[Dataset excerpts]
▬▬▬

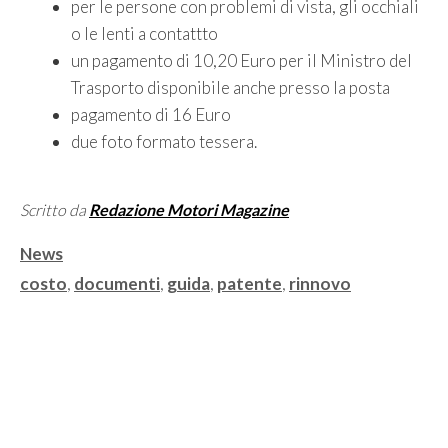
per le persone con problemi di vista, gli occhiali
o le lenti a contattto
un pagamento di 10,20 Euro per il Ministro del
Trasporto disponibile anche presso la posta
pagamento di 16 Euro
due foto formato tessera.
Scritto da
Redazione Motori Magazine
Categorie
News
Tag
costo
,
documenti
,
guida
,
patente
,
rinnovo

▬▬▬

▶ [ACTIVITY]
Return every line from the entries that holds the string "Euro".

▶ [SOLUTION]
un pagamento di 10,20 Euro per il Ministro del
pagamento di 16 Euro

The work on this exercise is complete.